When you learn new things, you can develop misconceptions. Maybe it’s the result of something you didn’t understand correctly. Maybe it’s the way the instructor explains something. Or maybe, it’s something unspoken, something you assume or infer from what was said. Here are six misconceptions about statistics you might have gotten from Stats 101.
Misconception 1: “Statistics is Math“
How could you not come to believe this? Even before you took Stats 101, you learned you had to take the course to fulfill a math requirement. It was taught by the Math Department. Then when you took the course, it was all numbers. Homework and exams were almost all about calculations. Stat 101 was all math.

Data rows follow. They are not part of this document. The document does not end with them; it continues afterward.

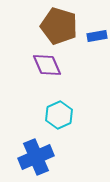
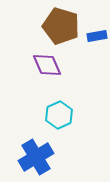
brown pentagon: moved 2 px right
blue cross: rotated 8 degrees counterclockwise
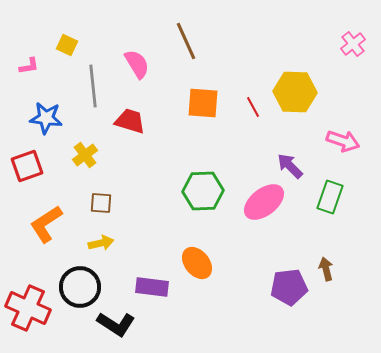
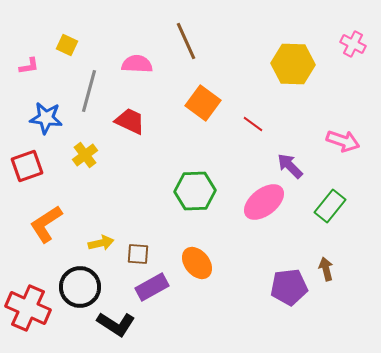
pink cross: rotated 25 degrees counterclockwise
pink semicircle: rotated 56 degrees counterclockwise
gray line: moved 4 px left, 5 px down; rotated 21 degrees clockwise
yellow hexagon: moved 2 px left, 28 px up
orange square: rotated 32 degrees clockwise
red line: moved 17 px down; rotated 25 degrees counterclockwise
red trapezoid: rotated 8 degrees clockwise
green hexagon: moved 8 px left
green rectangle: moved 9 px down; rotated 20 degrees clockwise
brown square: moved 37 px right, 51 px down
purple rectangle: rotated 36 degrees counterclockwise
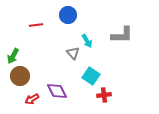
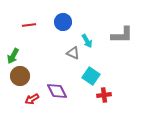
blue circle: moved 5 px left, 7 px down
red line: moved 7 px left
gray triangle: rotated 24 degrees counterclockwise
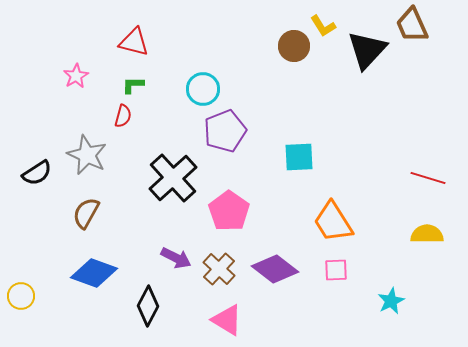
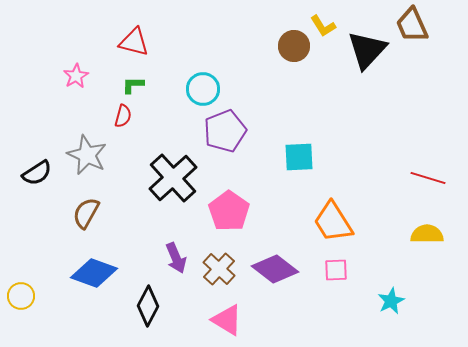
purple arrow: rotated 40 degrees clockwise
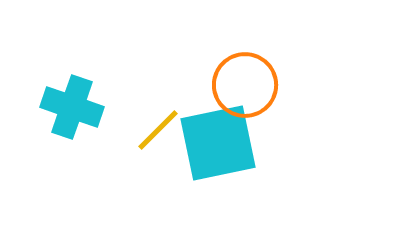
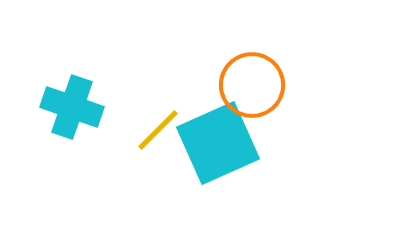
orange circle: moved 7 px right
cyan square: rotated 12 degrees counterclockwise
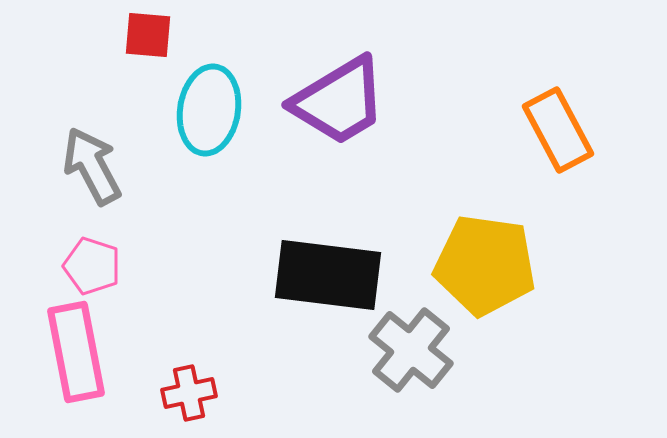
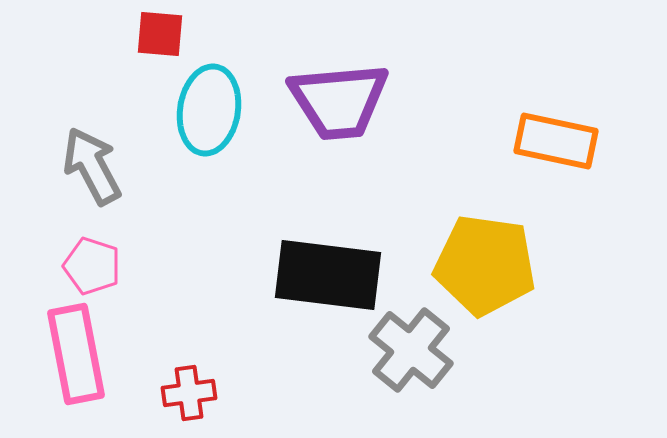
red square: moved 12 px right, 1 px up
purple trapezoid: rotated 26 degrees clockwise
orange rectangle: moved 2 px left, 11 px down; rotated 50 degrees counterclockwise
pink rectangle: moved 2 px down
red cross: rotated 4 degrees clockwise
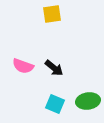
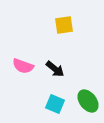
yellow square: moved 12 px right, 11 px down
black arrow: moved 1 px right, 1 px down
green ellipse: rotated 60 degrees clockwise
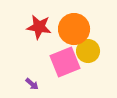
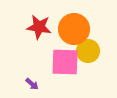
pink square: rotated 24 degrees clockwise
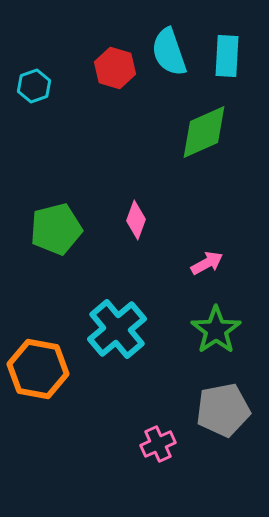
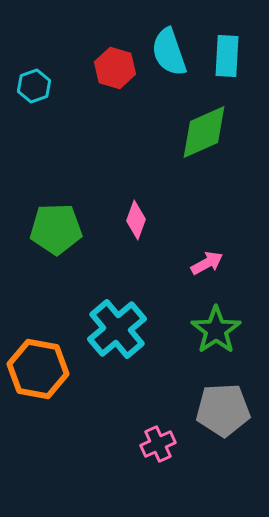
green pentagon: rotated 12 degrees clockwise
gray pentagon: rotated 8 degrees clockwise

Statistics must be all math too.
Statistics uses numbers but numbers are not the primary focus of statistics, at least to most practitioners. Applied statistics is a form of inductive reasoning that uses math as one of its tools. It also uses sorting for ranks, filtering for classification, and all kinds of graphics. The point of using statistics is to discover new knowledge and solve problems through the use of inductive reasoning involving numbers. It’s not just about doing calculations. That’s why it’s required for college majors in business, social sciences, and many other disciplines. That’s why it’s taught by professors in all those disciplines, too. Yes, it’s required for math degrees and is taught by math professors at many schools. That’s so there will be mathematical statisticians who will invent statistical tools for the applied statisticians to use. You can love statistics and be good at statistical thinking even if you think you hate math.

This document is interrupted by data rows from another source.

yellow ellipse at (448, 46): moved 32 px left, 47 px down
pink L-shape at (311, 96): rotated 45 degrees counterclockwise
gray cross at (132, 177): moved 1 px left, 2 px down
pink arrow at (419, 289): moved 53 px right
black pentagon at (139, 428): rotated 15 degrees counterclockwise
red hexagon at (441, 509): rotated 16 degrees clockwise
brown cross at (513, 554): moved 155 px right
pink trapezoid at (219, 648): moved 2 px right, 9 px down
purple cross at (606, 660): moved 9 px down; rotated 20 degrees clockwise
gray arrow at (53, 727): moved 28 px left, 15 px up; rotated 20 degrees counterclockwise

Misconception 2: “Statistics Requires a Lot of Data“
Stats 101 doesn’t teach you how to work with individual pieces of information, like a solitary measurement, or a picture, or eyewitness testimony. Statistics uses data, lots of data, the more data the better. The number of samples is a term in almost every equation. And anyway, that’s what the law of large numbers says, the more data the better the results.
The number of samples you really need for a statistical analysis is contingent on how much resolution you want. Think of the resolving power of a telescope or a microscope, or the number of pixels in a computer image. The greater the resolution, the more detail you’ll see. It’s the same way with statistics (https://statswithcats.wordpress.com/2010/07/17/purrfect-resolution/).

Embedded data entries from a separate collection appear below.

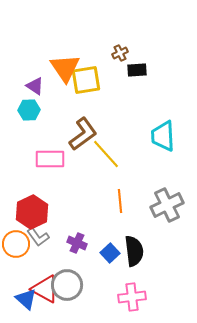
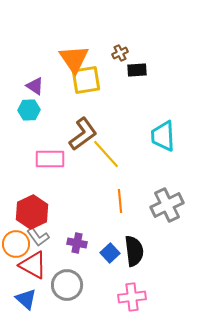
orange triangle: moved 9 px right, 9 px up
purple cross: rotated 12 degrees counterclockwise
red triangle: moved 12 px left, 24 px up
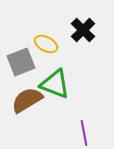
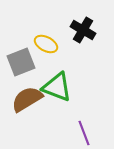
black cross: rotated 15 degrees counterclockwise
green triangle: moved 2 px right, 3 px down
brown semicircle: moved 1 px up
purple line: rotated 10 degrees counterclockwise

What’s more important than the number of data points is the quality of the data points. In statistics, the quality of a set of data point is how well the data points represent the population from which they are drawn. But representative data can be incredibly difficult to generate. How do you decide which registered voters are actually likely to vote in the next election? How do you decide who might use a product you might want to sell?
The number of samples is easy to determine. The quality of the samples is virtually impossible to determine. Nevertheless, what you should remember is that more data may be better but better data are always best.
Misconception 3: “Data are Dependable“
In Stats 101, you do a lot of number crunching. You use small datasets and big datasets, real data and fake data, but never were you told to delete data. You figured that data are like facts. You don’t delete them for any reason or you will bias your results.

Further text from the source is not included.